How to complete this task ▸ Pull out every line with the word "services" from the entries below.
**** Data listing
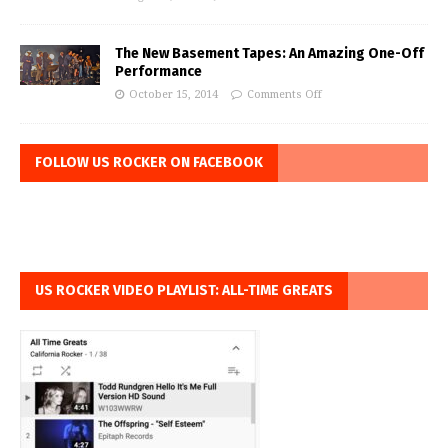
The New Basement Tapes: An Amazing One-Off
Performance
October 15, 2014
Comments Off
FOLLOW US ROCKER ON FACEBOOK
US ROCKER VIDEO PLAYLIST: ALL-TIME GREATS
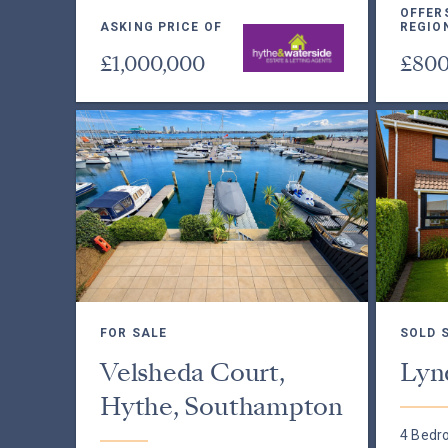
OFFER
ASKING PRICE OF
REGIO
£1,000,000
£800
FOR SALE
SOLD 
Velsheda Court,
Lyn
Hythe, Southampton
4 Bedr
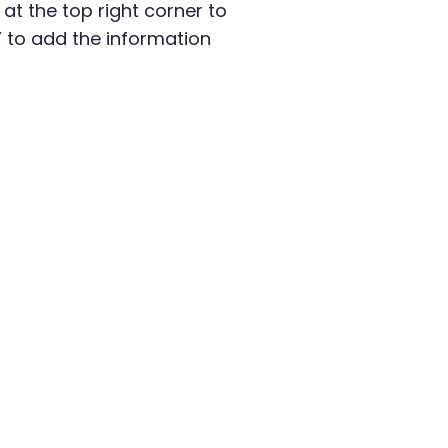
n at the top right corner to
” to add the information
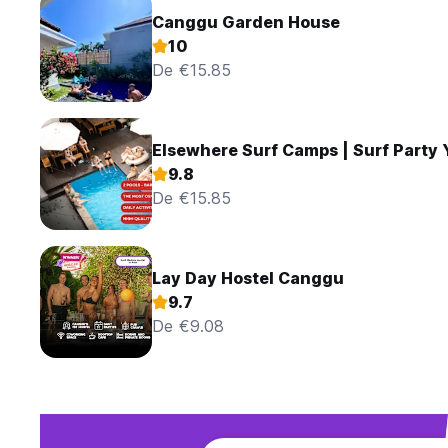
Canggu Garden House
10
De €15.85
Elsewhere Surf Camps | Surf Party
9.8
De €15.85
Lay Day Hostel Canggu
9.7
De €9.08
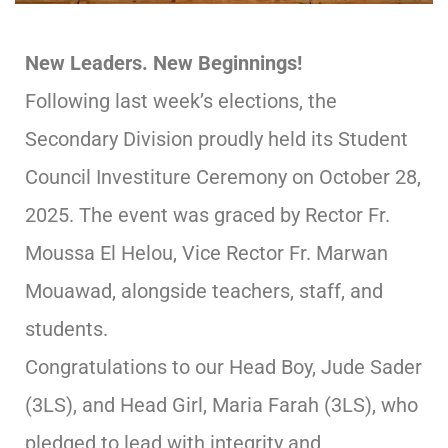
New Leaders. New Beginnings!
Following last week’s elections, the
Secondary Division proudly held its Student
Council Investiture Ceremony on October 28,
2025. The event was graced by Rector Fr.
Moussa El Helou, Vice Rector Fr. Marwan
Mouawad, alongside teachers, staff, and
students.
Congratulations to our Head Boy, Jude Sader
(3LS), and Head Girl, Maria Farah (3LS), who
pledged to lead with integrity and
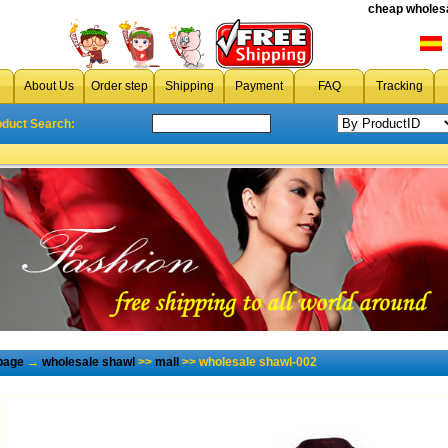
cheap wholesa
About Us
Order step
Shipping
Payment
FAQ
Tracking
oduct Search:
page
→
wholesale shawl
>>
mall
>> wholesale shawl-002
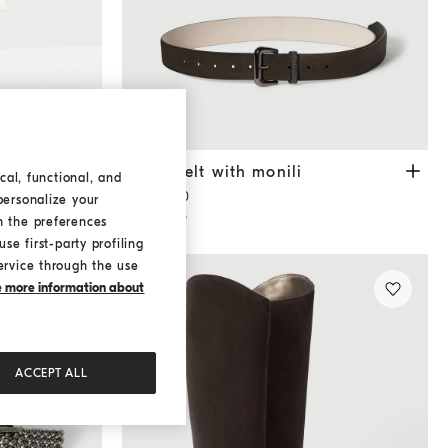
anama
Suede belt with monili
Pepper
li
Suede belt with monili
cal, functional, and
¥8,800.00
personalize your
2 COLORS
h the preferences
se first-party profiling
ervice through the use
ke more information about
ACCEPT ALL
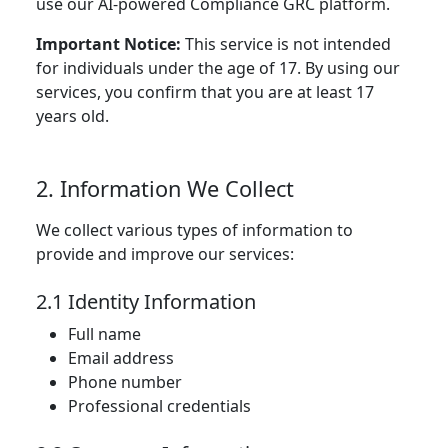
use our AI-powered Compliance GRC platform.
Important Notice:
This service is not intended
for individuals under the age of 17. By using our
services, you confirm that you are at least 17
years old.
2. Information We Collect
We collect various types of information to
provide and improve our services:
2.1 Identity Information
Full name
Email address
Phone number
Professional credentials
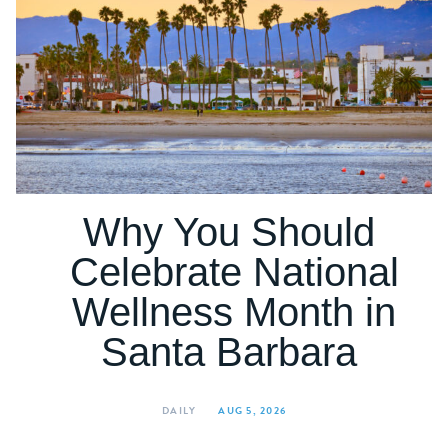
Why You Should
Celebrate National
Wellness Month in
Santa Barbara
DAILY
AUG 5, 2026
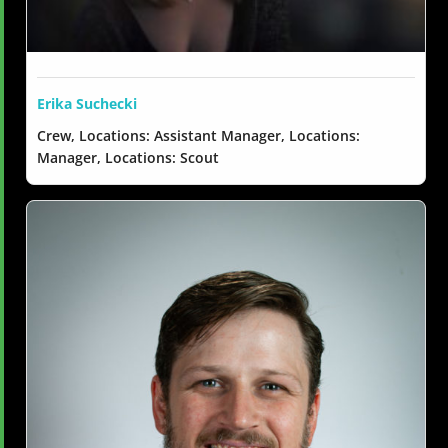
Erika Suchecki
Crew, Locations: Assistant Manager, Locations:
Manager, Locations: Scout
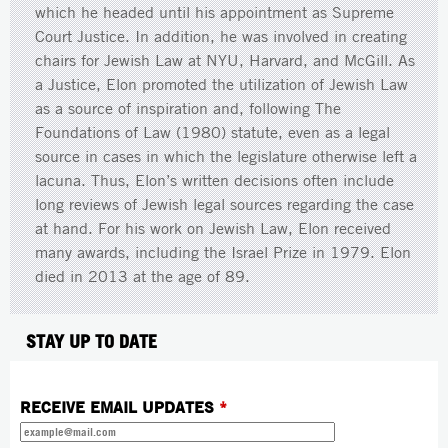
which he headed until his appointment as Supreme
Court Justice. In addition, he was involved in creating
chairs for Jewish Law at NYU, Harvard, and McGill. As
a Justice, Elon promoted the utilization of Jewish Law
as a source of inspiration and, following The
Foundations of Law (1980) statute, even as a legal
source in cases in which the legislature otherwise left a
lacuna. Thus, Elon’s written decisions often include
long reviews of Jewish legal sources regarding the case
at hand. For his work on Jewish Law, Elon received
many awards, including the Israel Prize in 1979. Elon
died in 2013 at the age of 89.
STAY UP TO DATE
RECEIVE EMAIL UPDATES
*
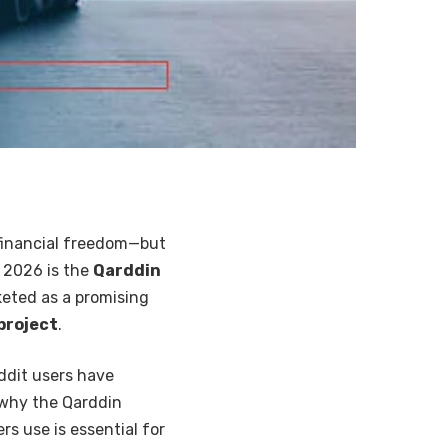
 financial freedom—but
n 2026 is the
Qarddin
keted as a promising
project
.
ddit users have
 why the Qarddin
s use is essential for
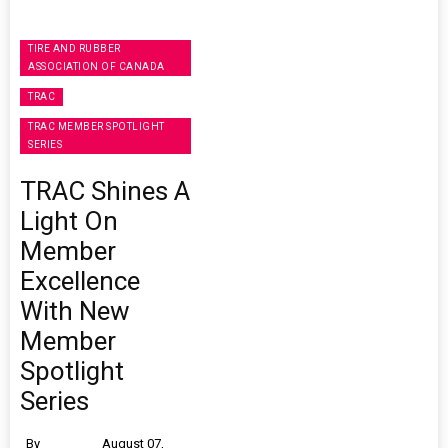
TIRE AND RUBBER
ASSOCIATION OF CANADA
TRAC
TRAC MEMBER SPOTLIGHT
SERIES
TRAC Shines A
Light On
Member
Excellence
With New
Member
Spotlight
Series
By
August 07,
********
Task response ▸
services, you confirm that you are at least 17
provide and improve our services:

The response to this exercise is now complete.